What types of damages can be awarded in a securities arbitration case?

In a securities arbitration case, damages may be awarded to compensate investors for losses that were caused by a broker or investment firm’s misconduct. Damages in a securities arbitration case may take the form of compensatory damages, or damages that are designed to make the investor “whole” again. These damages may consist of amounts to cover costs associated with the investment, such as commissions and fees, as well as the losses that resulted from the broker’s or firm’s wrongful conduct. Additionally, punitive damages may also be awarded in a securities arbitration case.

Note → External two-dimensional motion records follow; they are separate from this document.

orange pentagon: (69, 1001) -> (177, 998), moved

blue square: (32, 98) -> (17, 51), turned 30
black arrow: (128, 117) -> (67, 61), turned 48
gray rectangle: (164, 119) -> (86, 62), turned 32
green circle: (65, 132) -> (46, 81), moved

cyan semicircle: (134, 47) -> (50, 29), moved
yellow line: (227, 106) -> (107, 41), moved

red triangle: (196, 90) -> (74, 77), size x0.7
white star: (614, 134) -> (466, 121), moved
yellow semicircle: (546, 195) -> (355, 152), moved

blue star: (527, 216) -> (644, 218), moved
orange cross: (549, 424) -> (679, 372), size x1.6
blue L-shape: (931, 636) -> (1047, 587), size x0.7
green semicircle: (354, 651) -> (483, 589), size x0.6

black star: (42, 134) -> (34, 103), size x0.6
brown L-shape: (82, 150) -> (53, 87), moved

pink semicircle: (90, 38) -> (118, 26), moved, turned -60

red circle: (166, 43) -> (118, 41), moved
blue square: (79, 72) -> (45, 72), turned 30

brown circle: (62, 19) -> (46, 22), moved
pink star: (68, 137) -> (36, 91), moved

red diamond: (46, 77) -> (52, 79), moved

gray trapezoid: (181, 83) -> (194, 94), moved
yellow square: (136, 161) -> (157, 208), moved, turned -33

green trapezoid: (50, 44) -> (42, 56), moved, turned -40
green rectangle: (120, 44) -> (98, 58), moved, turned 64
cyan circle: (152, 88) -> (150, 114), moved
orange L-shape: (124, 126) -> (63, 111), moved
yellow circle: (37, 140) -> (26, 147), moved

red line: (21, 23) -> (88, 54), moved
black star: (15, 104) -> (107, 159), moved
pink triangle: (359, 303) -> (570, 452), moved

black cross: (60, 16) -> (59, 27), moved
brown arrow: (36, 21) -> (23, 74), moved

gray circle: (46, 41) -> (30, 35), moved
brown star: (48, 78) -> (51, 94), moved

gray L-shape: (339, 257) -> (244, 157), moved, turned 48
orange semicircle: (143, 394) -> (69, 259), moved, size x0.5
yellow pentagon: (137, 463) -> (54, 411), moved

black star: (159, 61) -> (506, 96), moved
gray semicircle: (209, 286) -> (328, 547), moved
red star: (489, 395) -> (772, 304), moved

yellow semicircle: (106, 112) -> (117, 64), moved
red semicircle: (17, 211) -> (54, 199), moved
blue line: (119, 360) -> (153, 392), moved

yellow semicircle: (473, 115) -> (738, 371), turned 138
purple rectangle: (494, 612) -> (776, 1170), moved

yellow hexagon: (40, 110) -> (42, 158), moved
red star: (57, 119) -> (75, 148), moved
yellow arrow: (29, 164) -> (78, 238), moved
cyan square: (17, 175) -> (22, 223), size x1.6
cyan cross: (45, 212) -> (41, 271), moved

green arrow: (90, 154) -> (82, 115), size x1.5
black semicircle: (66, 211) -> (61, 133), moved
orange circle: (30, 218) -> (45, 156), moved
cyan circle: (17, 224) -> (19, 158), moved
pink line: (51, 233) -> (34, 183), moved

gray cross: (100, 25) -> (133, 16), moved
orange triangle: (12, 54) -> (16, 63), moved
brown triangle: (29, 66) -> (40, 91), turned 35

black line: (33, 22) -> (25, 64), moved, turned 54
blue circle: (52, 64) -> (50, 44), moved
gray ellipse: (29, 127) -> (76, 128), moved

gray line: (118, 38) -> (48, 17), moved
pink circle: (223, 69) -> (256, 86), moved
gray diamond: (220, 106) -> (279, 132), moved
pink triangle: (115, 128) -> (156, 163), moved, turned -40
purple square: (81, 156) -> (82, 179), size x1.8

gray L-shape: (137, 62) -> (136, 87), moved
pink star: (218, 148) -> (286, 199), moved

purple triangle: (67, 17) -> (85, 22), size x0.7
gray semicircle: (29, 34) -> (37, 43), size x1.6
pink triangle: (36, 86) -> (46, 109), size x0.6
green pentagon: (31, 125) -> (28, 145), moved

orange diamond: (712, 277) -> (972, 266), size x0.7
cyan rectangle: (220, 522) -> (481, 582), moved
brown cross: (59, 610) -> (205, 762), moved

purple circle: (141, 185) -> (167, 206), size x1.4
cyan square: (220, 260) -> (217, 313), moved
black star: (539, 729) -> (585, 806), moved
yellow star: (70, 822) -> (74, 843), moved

Punitive damages are intended to punish the broker or firm for its misconduct and deter similar misconduct in the future. Receiving punitive damages is more rare than receiving compensatory damages, and the arbitration panel has discretion when deciding whether to award punitive damages. Under the California Securities Law, the arbitration panel may also award attorney’s fees and costs in cases where the investor is victorious. These fees and costs can be very costly and investors should be aware that they are generally responsible for paying their own legal expenses. Additionally, depending on the circumstances, the arbitration panel may also award interest on the compensatory damages awarded to the investor. Interest will usually be calculated based on the investment’s rate of return or the average prime rate of interest. In some cases, the arbitration panel may also award other forms of relief, such as an injunction or rescission, which means unwinding the transaction or making it void. These types of relief are less common than damages, but can still be awarded by the panel when it is deemed appropriate.